Relationship Between Nutrition and Blood Pressure: A Cross-Sectional Analysis from the NutriNet-Santé Study, a French Web-based Cohort Study.

Auteur(s) :
Hercberg S., Galan P., Kesse-Guyot E., Blacher J., Lelong H., Fezeu LK.
Date :
Sep, 2014
Source(s) :
Am J Hypertens.. # p
Adresse :
Paris-Descartes University, Faculty of Medicine; Hôtel-Dieu Hospital; Assistance Publique-Hopitaux de Paris; Diagnosis and Therapeutic Center, Paris, France; Paris 13, Sorbonne Paris Cité University; Nutritional Epidemiology Research Unit-UMR U1153 INSERM, U1125 INRA, CNAM, Paris 13, Centre de Recherche en Epidémiologies et Biostatistiques Sorbonne Paris Cité, UFR SMBH, Bobigny, France;

Sommaire de l'article

Hypertension is the most prevalent chronic disease worldwide. Lifestyle behaviors for its prevention and control are recommended within worldwide guidelines. Nevertheless, their combined relationship with blood pressure (BP) level, particularly in the general population, would need more investigations. Our aim in this study was to evaluate the relative impact of lifestyle and nutritional factors on BP level.
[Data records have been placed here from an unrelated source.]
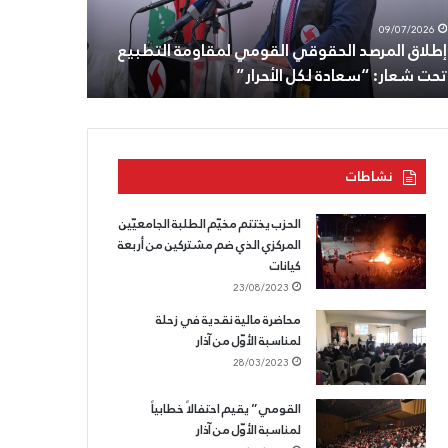
ت
أنطون
08/07/2026
09/07/2026
ار:
سعاده،
إطلاق المرصد الحقوقي القومي لمقاومة التطبيع
الثامن من ت
عادة
وللقسم
تحت شعار: “سعادة لكل الأحرار”
وللقسم الذ
ل
الذي
حرار”
لا
يسقط.
نشاطات
الحزب يختتم مخيّم الطلبة الجامعيّين
المركزي الذي ضم مشتركين من أربعة
كيانات
23/08/2023
محاضرة مالية نقدية في زحلة
لمناسبة الأوّل من آذار
28/03/2023
القومي” يقيم احتفالاً خطابياً
لمناسبة الأوّل من آذار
Cross-sectional analyses were performed using data from 8,670 volunteers from the NutriNet-Santé Study, an ongoing French web-based cohort study. Dietary intakes were assessed using three 24-hour records. Information on lifestyle factors was collected using questionnaires and 3 BP measurements following a standardized protocol. Age-adjusted associations and then multivariate associations between systolic BP (SBP) and lifestyle behaviors were estimated using multiple linear regressions.
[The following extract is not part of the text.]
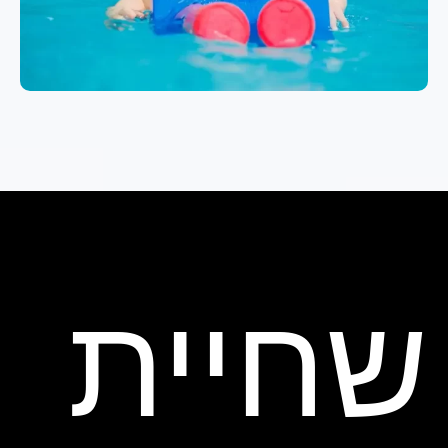
שחיית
SBP was higher in participants with elevated body mass indices (BMIs). Salt intake was positively associated with SBP in men but not in women. The negative relationship between consumption of fruits and vegetables and SBP was significant in both sexes. Alcohol intake was positively associated with SBP in both sexes; physical activity was not. The 5 parameters representing the well-accepted modifiable factors for hypertension reduction plus age and education level, accounted for 19.7% of the SBP variance in women and 12.8% in men. Considering their squared partial correlation coefficient, age and BMI were the most important parameters relating to SBP level. Salt intake was not associated with SBP in either sex after multiple adjustments.

BMI was the main contributory modifiable factor of BP level after multiple adjustments.